📅  最后修改于: 2023-12-03 15:15:28.904000             🧑  作者: Mango
Hazm is a Python library for natural language processing tasks in Persian. It is developed by the Iranian National Science Foundation (INSF). The library includes components for tokenization, stemming, lemmatization, part-of-speech tagging, shallow parsing, and dependency parsing.
To install hazm
, simply use pip
:
pip install hazm
Tokenization is the process of splitting a text into words or subwords. Hazm provides a fast and comprehensive tokenizer for Persian.

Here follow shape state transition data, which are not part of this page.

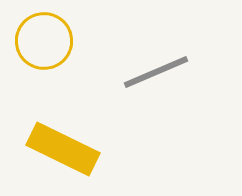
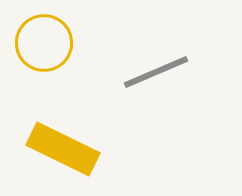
yellow circle: moved 2 px down
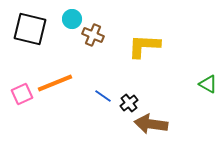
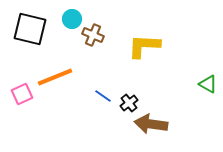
orange line: moved 6 px up
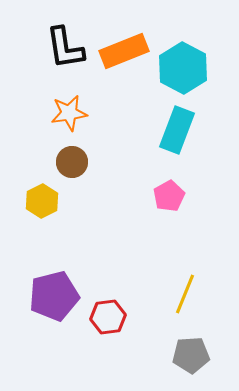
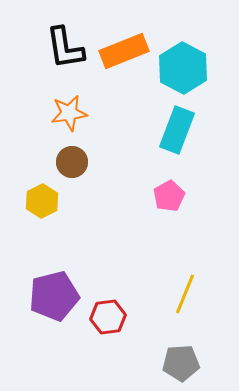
gray pentagon: moved 10 px left, 8 px down
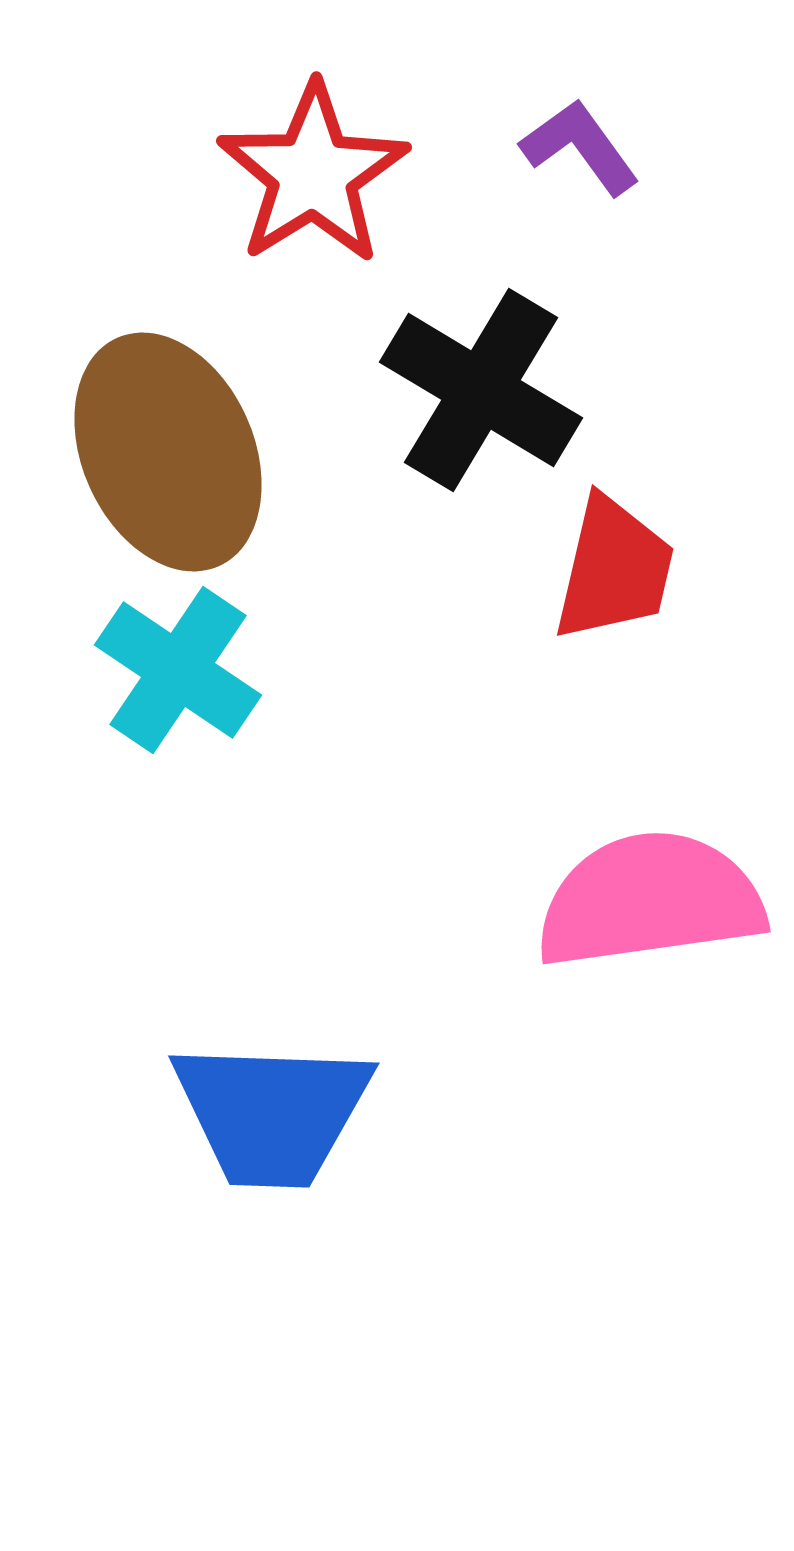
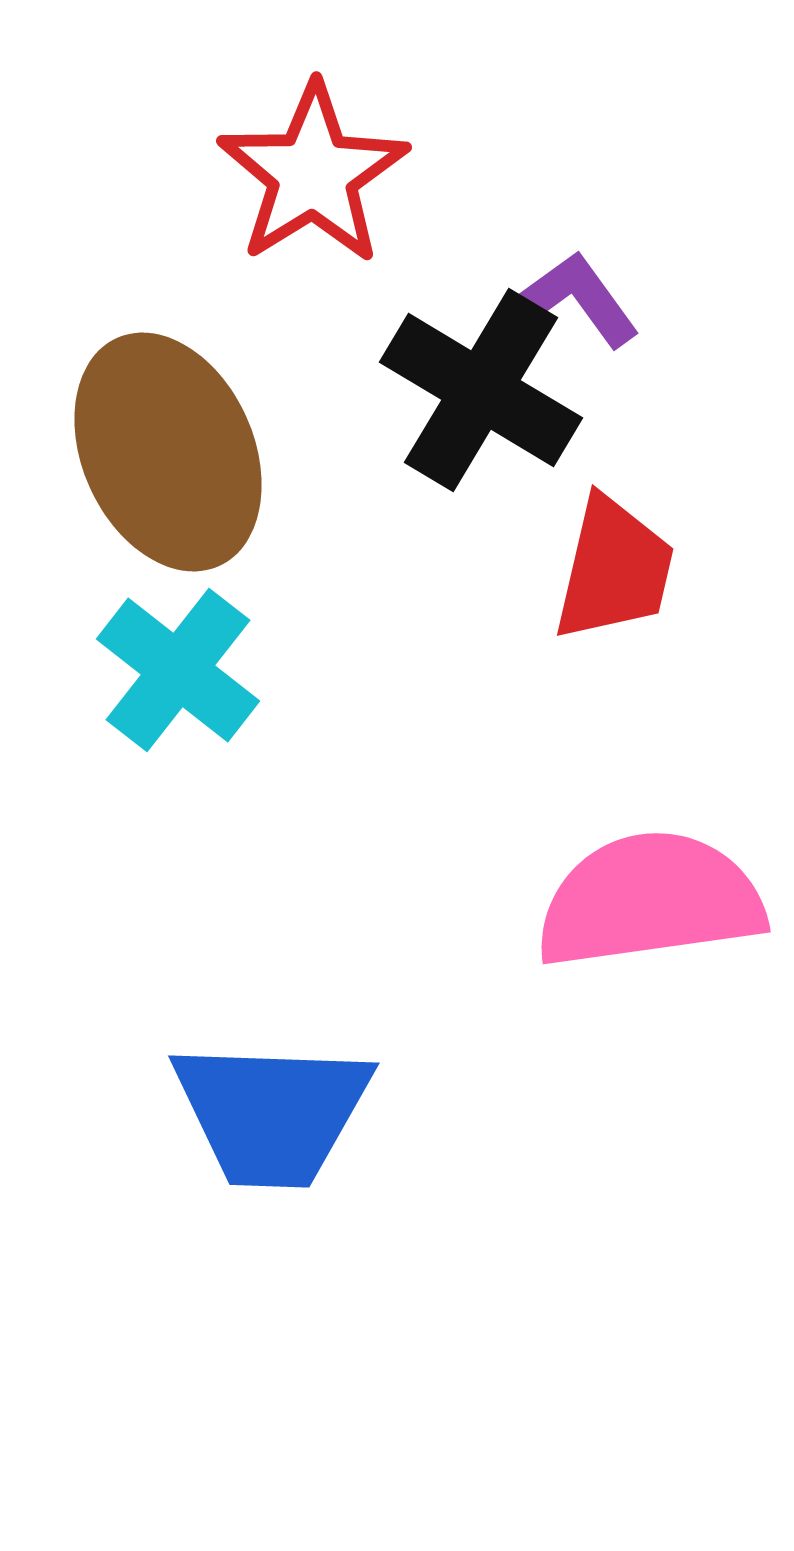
purple L-shape: moved 152 px down
cyan cross: rotated 4 degrees clockwise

from hazm import word_tokenize
text = 'من به مدرسه رفتهام.'
tokens = word_tokenize(text)
print(tokens)
Output:
['من', 'به', 'مدرسه', 'رفته\u200cام', '.']
Stemming is the process of reducing words to their stems, which are the base or root forms of the words. Hazm supports the Paice-Husk algorithm for stemming in Persian.
from hazm import Stemmer
stemmer = Stemmer()
word = 'روزههای'
stemmed_word = stemmer.stem(word)
print(stemmed_word)
Output:
'روز'
Lemmatization is the process of reducing words to their dictionary or canonical form. Hazm provides a Pythonic lemmatizer called the Lemmatizer
.
from hazm import Lemmatizer
lemmatizer = Lemmatizer()
word = 'پسران'
lemmatized_word = lemmatizer.lemmatize(word)
print(lemmatized_word)
Output:
'پسر'
Part-of-speech (POS) tagging is the process of assigning a grammatical category to each word in a text. Hazm provides a part-of-speech tagger based on the Hidden Markov Model (HMM).
from hazm import POSTagger
tagger = POSTagger()
text = 'بهار به خود آمد.'
tagged_text = tagger.tag(word_tokenize(text))
print(tagged_text)
Output:
[('بهار', 'N'), ('به', 'P'), ('خود', 'PRO'), ('آمد', 'V')]
Shallow parsing is the process of identifying phrases in a sentence, such as noun phrases and verb phrases. Hazm provides a shallow parser based on the regular expressions.
from hazm import Chunker
chunker = Chunker()
text = 'من به مدرسه رفتهام.'
tree = chunker.parse(tagged_text)
print(tree)
Output:
[Tree('NP', [('من', 'PRO')]), Tree('PP', [('به', 'P'), ('مدرسه', 'N')]), Tree('VP', [('رفته\u200cام', 'V')])]
Dependency parsing is the process of identifying the grammatical relationships between words in a sentence. Hazm provides a dependency parser based on the Stanford dependency format.
from hazm import DependencyParser
parser = DependencyParser()
text = 'من به مدرسه رفتهام.'
tree = parser.parse(tagged_text)
print(tree.tree())
Output:
(ROOT
(sent
(NP (PRO من))
(VP (V رفتهام) (PP (P به) (NP (N مدرسه)))) (. .)))
Hazm is a powerful natural language processing library for Persian text. It includes a comprehensive set of features for tokenization, stemming, lemmatization, part-of-speech tagging, shallow parsing, and dependency parsing. Hazm is easy to install and use, and can be a valuable tool for programmers working with Persian language data.